To find out, Mercader took them back to his lab in Calgary and cleaned the dirt off the rocks by submerging them in water and beaming them with ultrasonic waves. He then asked two experts in prehistoric stone technology, Jack Harris of Rutgers University and Steven Kuhn of the University of Arizona in Tucson, to assess whether the stones from the Taï forest had been formed by random geologic forces—battered by river currents, say—or had been deliberately shaped by thrusting or flaking. The observers agreed that 35 stone specimens were created by hammering; 28 showed evidence of flaking—an activity typical of early humans—in which slivers are chipped off a stone core for use as sharp blades.

Chimps have never been known to flake rocks intentionally to fashion tools, but Mercader believes that way back during a “chimpanzee Stone Age,” they did crack nuts with the stones found close to the Noulo site. The cavity-pocked, cantaloupe-size rocks look similar to the modern stones Mercader found earlier in the Taï forest. Weighing between 8 and 15 pounds, the tools were too cumbersome for hominids, whose early hammer stones usually weigh less than a pound.

THE MEANING “This is an important paper because it provides evidence for the minimum age of the chimpanzee behavior of cracking nuts with stone tools,” says Stanley Ambrose, an anthropologist at the University of Illinois at Urbana-Champaign. At 4 millennia old, the hammers predate human farming in the region, but the presence of putative flaked stones suggests that chimps and human hunter-gatherers may have come into contact with one another. Still, Mercader does not believe that chimps learned their hammering habit from humans. “We know that other primates—for example, capuchin monkeys from Brazil, which are totally unrelated to great apes in the Old World—also use bashing technologies,” he says. “Even in Africa, you have different chimpanzee collectives living at different places at different times coming up with the technology independently.”

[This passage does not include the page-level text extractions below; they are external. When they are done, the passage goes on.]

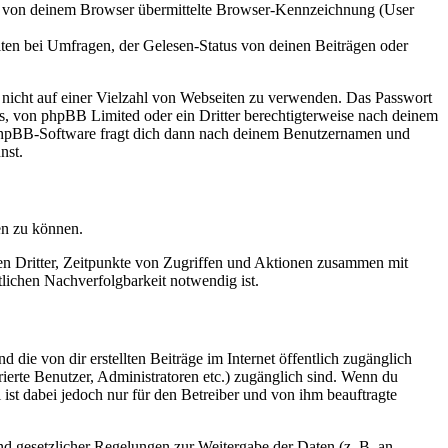
ie von deinem Browser übermittelte Browser-Kennzeichnung (User
ten bei Umfragen, der Gelesen-Status von deinen Beiträgen oder
t nicht auf einer Vielzahl von Webseiten zu verwenden. Das Passwort
rs, von phpBB Limited oder ein Dritter berechtigterweise nach deinem
e phpBB-Software fragt dich dann nach deinem Benutzernamen und
nst.
en zu können.
sen Dritter, Zeitpunkte von Zugriffen und Aktionen zusammen mit
lichen Nachverfolgbarkeit notwendig ist.
 die von dir erstellten Beiträge im Internet öffentlich zugänglich
rierte Benutzer, Administratoren etc.) zugänglich sind. Wenn du
ist dabei jedoch nur für den Betreiber und von ihm beauftragte
und gesetzlicher Regelungen zur Weitergabe der Daten (z. B. an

Mercader favors the idea that both chimps and humans inherited the art of nut cracking from a common ancestor who lived 7 million years ago—a notion that Ambrose disputes. “If the specific behavior of nut cracking with stone tools is posited for our last common ancestor, then one would expect a series of stone-tool sites that resemble those made by chimpanzees to be found in sediments dating to between 2.6 million and 5 million years ago,” Ambrose says. “The archaeological record of the earliest stone tools does not support a nut-cracking stage in the development of the earliest technology . . . in most sites the pounding tools used by chimpanzees are very rare.”